PyNoon Data Lesson 4 - Tutorial

This tutorial will cover defining and using your own functions, and reducing duplication in your code.

It is based on:

Setup

  1. Make a new notebook for this lesson
  2. What’s the first thing to do? RENAME IT!
  3. Name it pynoon_starter_3.ipynb

Defining Functions

def print_greeting():
    print('Hello World!')
    print('How are you?')

Defining the function does not execute the code inside it, but we can call the function just like any other function:

print_greeting()
def print_greeting(name):
    print(f'Hello {name}!')
    print('How are you?')
print_greeting('Cooper')
def shorten_description(description, max_length):
    if len(description) > max_length:
        short_description = description[:max_length] + '...'
        return short_description
    return description
short_description = shorten_description('This is a very long description', 10)
short_description
shorten_description('12345', 5) == '12345'
assert shorten_description('12345', 5) == '12345'

Now let’s test that the description is limited to the given max_length:

assert shorten_description('123456789', 5) == '12...'

Hmmm, why did that fail?

shorten_description('123456789', 5)

Aha! we need take into account the length of the ellipsis:

def shorten_description(description, max_length):
    if len(description) > max_length:
        ellipsis = '...'
        return description[:(max_length - len(ellipsis))] + ellipsis
    return description

Short aside: F-Strings

name = 'Ben'
print(f'Hello {name}')
print(f'Hello {name.upper()}')

Applying functions to DataFrames

import pandas as pd
listings_df = pd.read_csv('https://pynoon.github.io/data/inside_airbnb_listings_nz_2023_09.csv')
listings_df

While Pandas provides many more functions for transforming DataFrames and Series, it is still often convenient to express a transformation as plain-old-Python code applied to a single value or row.
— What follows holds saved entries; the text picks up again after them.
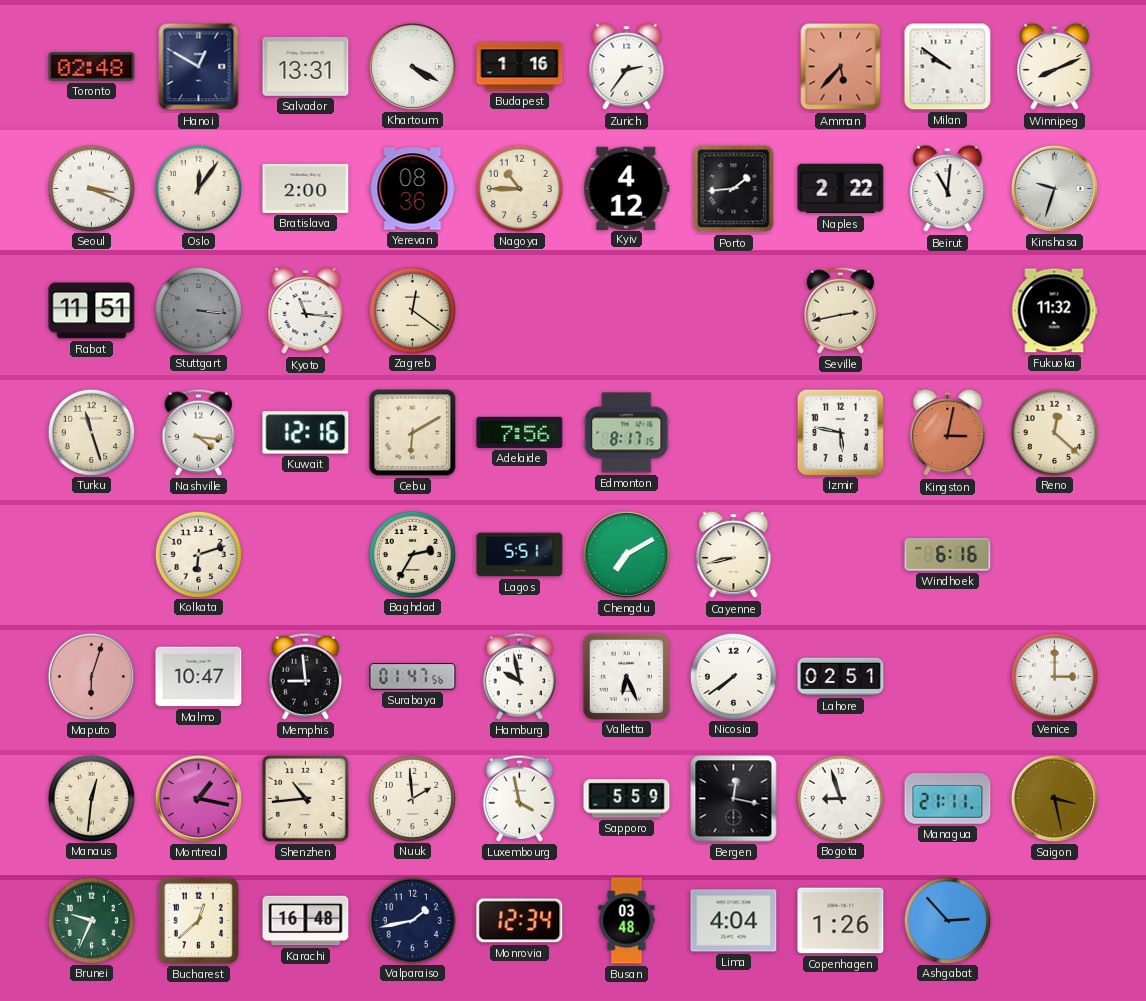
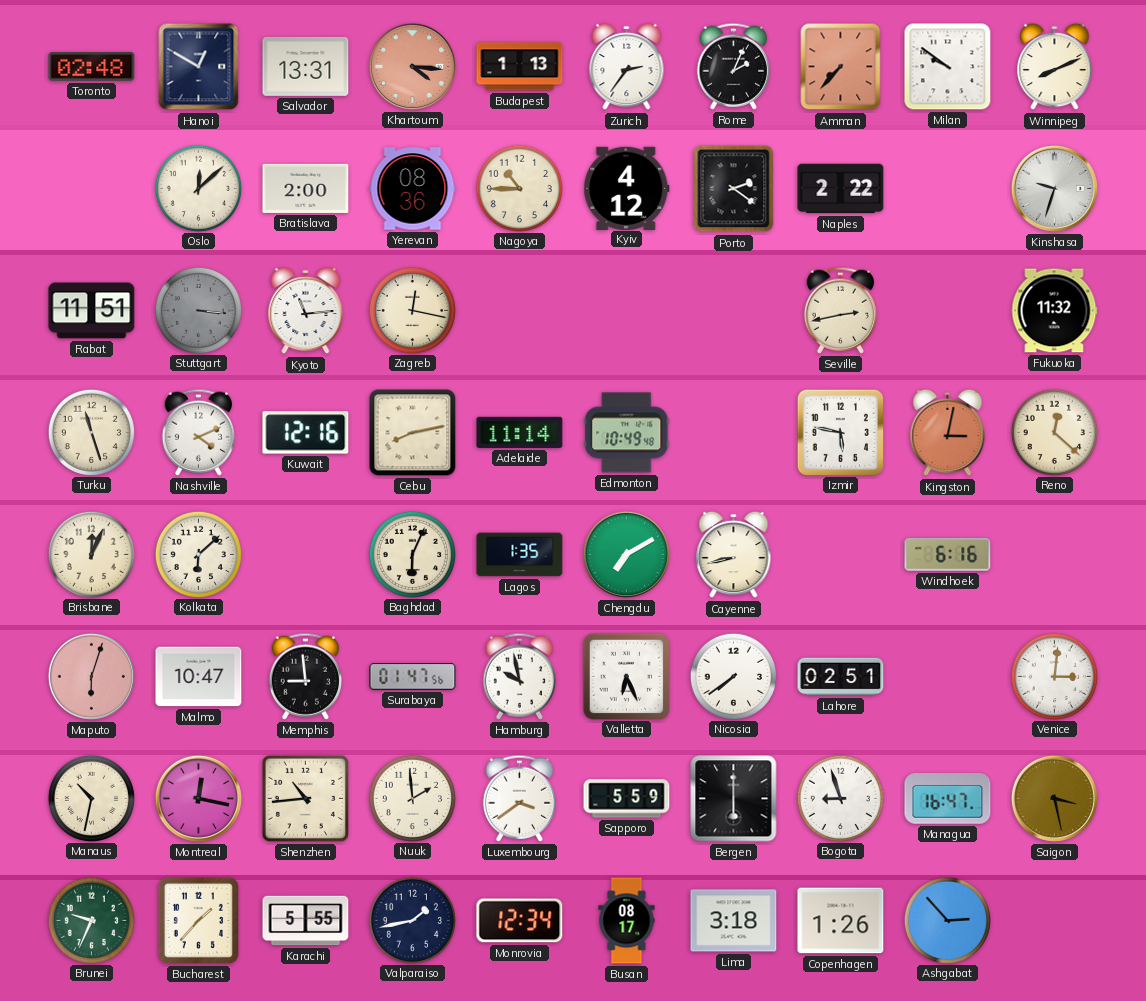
Khartoum: 4:20 -> 4:16
Khartoum dial: white -> salmon
Budapest: 1:16 -> 1:13
Rome: none -> 2:04
Amman: 5:37 -> 7:37
Seoul: 3:19 -> none
Oslo: 12:06 -> 12:08
Porto: 1:44 -> 2:21
Beirut: 11:01 -> none
Kyoto: 11:16 -> 11:14
Zagreb: 12:21 -> 12:17
Nashville: 4:16 -> 4:11
Cebu: 6:10 -> 8:13
Adelaide: 7:56 -> 11:14
Edmonton: 8:17 -> 10:49
Brisbane: none -> 12:04
Kolkata: 6:12 -> 6:08
Baghdad: 2:35 -> 6:04
Lagos: 5:51 -> 1:35
Venice: 3:00 -> 3:01
Manaus: 12:31 -> 10:32
Montreal: 1:17 -> 12:17
Luxembourg: 3:58 -> 3:39
Bergen: 12:17 -> 6:00
Managua: 21:11 -> 16:47
Bucharest: 12:38 -> 1:37
Karachi: 16:48 -> 5:55
Busan: 03:48 -> 08:17
Lima: 4:04 -> 3:18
We can do this by writing our transformation as a regular Python function and then applying it to a Series or DataFrame.

To transform a listing ID into a URL, we can do the following:

id = 'l11909616'
f'https://www.airbnb.co.nz/rooms/{id[1:]}'

Let’s define a function to transform a listing ID into a URL:

def id_to_url(id):
    return f'https://www.airbnb.co.nz/rooms/{id[1:]}'
id_to_url('l11909616')

Calling .apply(id_to_url) on a single column Series passes each item in the Series to the function and returns a new Series where each value is the corresponding value returned by the function. We can then assign the resulting Series into a new url column:

listings_df['url'] = listings_df['id'].apply(id_to_url)
listings_df

We can also use .apply() with axis='columns on an entire DataFrame to pass an entire row at a time to the function.

The output will still be a single Series of the returned values.

def listing_to_description(row):
    room_type = row['room_type']
    host_name = row['host_name']
    return f'{room_type} by {host_name}'

listings_df['description'] = listings_df.apply(listing_to_description, axis='columns')
listings_df

The row passed into the function will be a Series representing a single row in the DataFrame.

We can access the row’s value for each column in the same way we access columns in a DataFrame.

One important point to know about .apply() is that Pandas built-in operations will often be much faster than running plain-old-Python on each row.

However, this often won’t make much of a difference until you’re dealing with hundreds of thousands or millions of rows. And remember, when exploring the data it’s most important for you to be able to quickly translate your ideas into working code!

Organising code with functions

akl_listings_df = listings_df[listings_df['region_parent_name'] == 'Auckland']
akl_average_price = akl_listings_df['price_nzd'].median()
akl_above_average_price_df = akl_listings_df[akl_listings_df['price_nzd'] > akl_average_price]
display(akl_above_average_price_df)

wlg_listings_df = listings_df[listings_df['region_parent_name'] == 'Wellington City']
wlg_average_rating = wlg_listings_df['review_scores_rating'].median()
wlg_above_average_rating_df = wlg_listings_df[wlg_listings_df['review_scores_rating'] > wlg_average_rating]
display(wlg_above_average_rating_df)
def get_above_average_listings_df(listings_df, comparison_column):
    """Returns the subset of the given listings_df that is above average
    according to the given comparison_column."""
    average_value = listings_df[comparison_column].median()
    return listings_df[listings_df[comparison_column] > average_value]
akl_above_average_price_df = get_above_average_listings_df(
    listings_df=listings_df[listings_df['region_parent_name'] == 'Wellington City'],
    comparison_column='price_nzd',
)
wlg_above_average_rating_df = get_above_average_listings_df(
    listings_df=listings_df[listings_df['region_parent_name'] == 'Wellington City'],
    comparison_column='review_scores_rating',
)